3D microscale modeling of NMC cathodes using multi-resolution FIB-SEM tomography

The electrochemical performance of the lithium-ion battery (LIB) is intimately linked to the electrodes' microstructure dictated by the arrangement of the different constituents. The conductive binder domain (CBD) is of critical importance to battery performance; however, the impact of CBD content on electrode performance is not uniquely identified without altering its morphology. Herein, we use realistic digital cathode microstructures reconstructed from focused ion beam scanning electron microscopy (FIB-SEM) tomography with multiple magnification levels for two NMC111 cathodes to assess the sensitivity of the effective electronic conductivity to the intrinsic conductivity of the CBD and active material (AM), deconvolute the impact of CBD content from morphology on effective transport properties, and highlight the impact of CBD nanoporosity on the pore phase tortuosity.
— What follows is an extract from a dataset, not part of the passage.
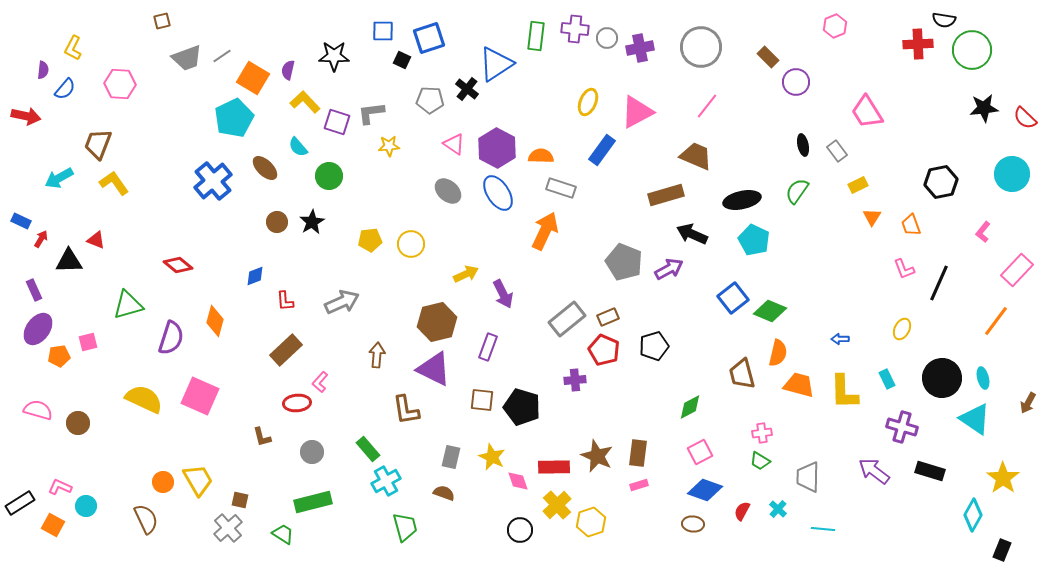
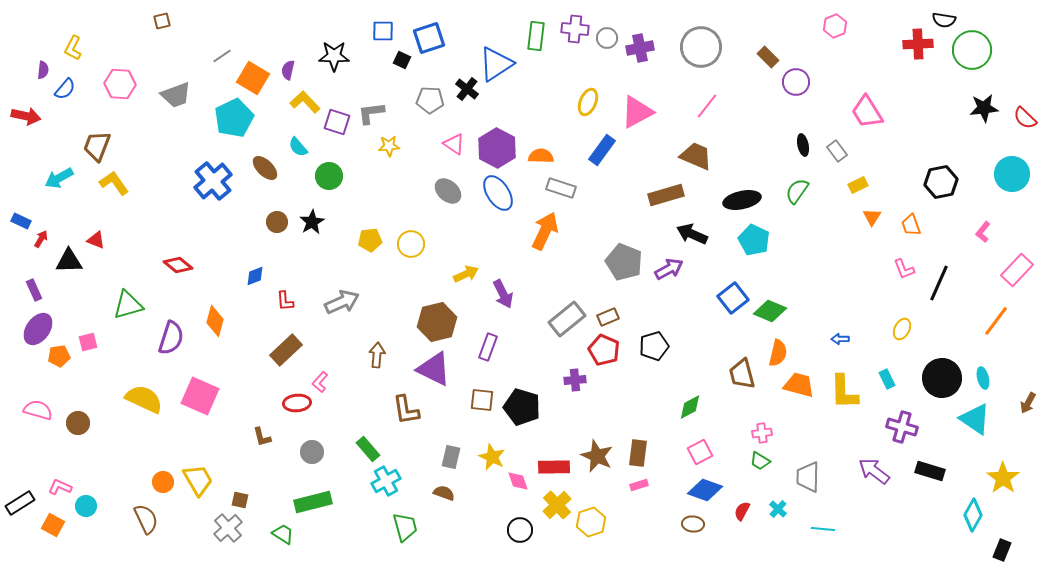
gray trapezoid at (187, 58): moved 11 px left, 37 px down
brown trapezoid at (98, 144): moved 1 px left, 2 px down
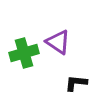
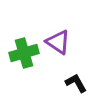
black L-shape: rotated 55 degrees clockwise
The effective electronic conductivity is more sensitive to changes in the bulk conductivity of the conductive additives where increasing their conductivity by one order of magnitude results in a 10-fold increase in the effective conductivity. Additionally, while the CBD content alone with fixed morphology brings about a nonlinear change in the effective conductivity, the CBD morphology is critical even though it becomes less significant at high CBD contents. Finally, the CBD nanoporosity can lower the tortuosity by similar to 17%.

Automated summary

By using realistic digital microstructures of cathodes, it was found that the conductivity of conductive additives has a larger impact on the effective electron conductivity of the electrodes. The morphology of the conductive binder domain also affects the effective conductivity, while nanoporosity within the binder can decrease tortuosity.